_What this task involves_: Each line of the data below that includes the string "policy" must be copied.

(Stored dataset items)

┌──

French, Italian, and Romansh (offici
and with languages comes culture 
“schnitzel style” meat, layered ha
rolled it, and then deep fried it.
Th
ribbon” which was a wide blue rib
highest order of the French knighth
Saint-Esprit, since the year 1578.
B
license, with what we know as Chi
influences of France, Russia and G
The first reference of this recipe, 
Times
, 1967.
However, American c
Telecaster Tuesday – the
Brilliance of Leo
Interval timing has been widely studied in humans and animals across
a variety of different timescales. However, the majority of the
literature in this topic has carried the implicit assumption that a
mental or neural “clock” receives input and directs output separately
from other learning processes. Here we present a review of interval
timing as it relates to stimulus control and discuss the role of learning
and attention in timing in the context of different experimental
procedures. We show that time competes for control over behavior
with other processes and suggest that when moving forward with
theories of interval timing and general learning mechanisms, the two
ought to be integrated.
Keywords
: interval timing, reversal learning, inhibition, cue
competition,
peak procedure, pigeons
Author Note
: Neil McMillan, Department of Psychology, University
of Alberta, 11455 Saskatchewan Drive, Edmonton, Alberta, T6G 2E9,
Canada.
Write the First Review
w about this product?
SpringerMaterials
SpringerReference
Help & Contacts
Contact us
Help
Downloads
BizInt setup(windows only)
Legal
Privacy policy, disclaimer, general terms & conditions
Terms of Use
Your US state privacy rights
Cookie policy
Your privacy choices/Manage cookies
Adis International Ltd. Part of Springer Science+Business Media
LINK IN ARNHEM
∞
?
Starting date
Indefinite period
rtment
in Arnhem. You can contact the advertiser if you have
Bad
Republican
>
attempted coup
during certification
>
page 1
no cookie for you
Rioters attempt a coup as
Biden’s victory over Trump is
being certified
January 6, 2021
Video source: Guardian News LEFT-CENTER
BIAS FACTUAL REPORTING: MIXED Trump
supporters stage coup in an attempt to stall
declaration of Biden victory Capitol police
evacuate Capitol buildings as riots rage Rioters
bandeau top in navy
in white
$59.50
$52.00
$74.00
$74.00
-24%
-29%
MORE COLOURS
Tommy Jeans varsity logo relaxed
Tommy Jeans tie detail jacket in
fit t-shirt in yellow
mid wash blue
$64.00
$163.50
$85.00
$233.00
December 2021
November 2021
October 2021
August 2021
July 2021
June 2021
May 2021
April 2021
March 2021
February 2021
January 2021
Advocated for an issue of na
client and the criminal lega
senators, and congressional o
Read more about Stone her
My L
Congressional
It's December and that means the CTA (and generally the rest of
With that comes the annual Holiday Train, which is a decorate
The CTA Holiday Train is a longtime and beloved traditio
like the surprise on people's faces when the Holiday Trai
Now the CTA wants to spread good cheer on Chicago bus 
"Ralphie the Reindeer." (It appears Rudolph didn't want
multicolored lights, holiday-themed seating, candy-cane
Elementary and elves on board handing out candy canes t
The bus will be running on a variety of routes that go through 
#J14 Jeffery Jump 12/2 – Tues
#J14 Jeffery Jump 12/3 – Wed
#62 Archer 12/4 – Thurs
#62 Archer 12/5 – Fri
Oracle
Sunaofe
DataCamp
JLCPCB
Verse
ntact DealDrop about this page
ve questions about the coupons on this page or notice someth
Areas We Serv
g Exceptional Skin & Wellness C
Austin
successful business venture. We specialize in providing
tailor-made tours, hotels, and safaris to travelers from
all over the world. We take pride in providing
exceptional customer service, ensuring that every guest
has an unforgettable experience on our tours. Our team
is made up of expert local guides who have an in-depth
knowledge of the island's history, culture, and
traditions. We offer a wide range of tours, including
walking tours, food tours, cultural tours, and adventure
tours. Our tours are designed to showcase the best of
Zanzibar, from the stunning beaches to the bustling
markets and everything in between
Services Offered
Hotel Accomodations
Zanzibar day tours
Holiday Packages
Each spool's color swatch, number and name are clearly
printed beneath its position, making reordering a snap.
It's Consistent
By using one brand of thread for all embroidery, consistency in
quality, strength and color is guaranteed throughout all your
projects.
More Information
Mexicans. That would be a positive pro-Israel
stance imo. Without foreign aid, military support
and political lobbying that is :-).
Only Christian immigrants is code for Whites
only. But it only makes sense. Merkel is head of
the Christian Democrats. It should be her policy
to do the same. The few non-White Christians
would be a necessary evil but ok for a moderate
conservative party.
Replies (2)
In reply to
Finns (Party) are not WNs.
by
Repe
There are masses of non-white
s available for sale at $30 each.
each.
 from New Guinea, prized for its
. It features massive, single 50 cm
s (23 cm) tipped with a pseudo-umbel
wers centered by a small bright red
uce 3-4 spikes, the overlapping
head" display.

└──

_Answer to this task_:
Privacy policy, disclaimer, general terms & conditions
Cookie policy
the Christian Democrats. It should be her policy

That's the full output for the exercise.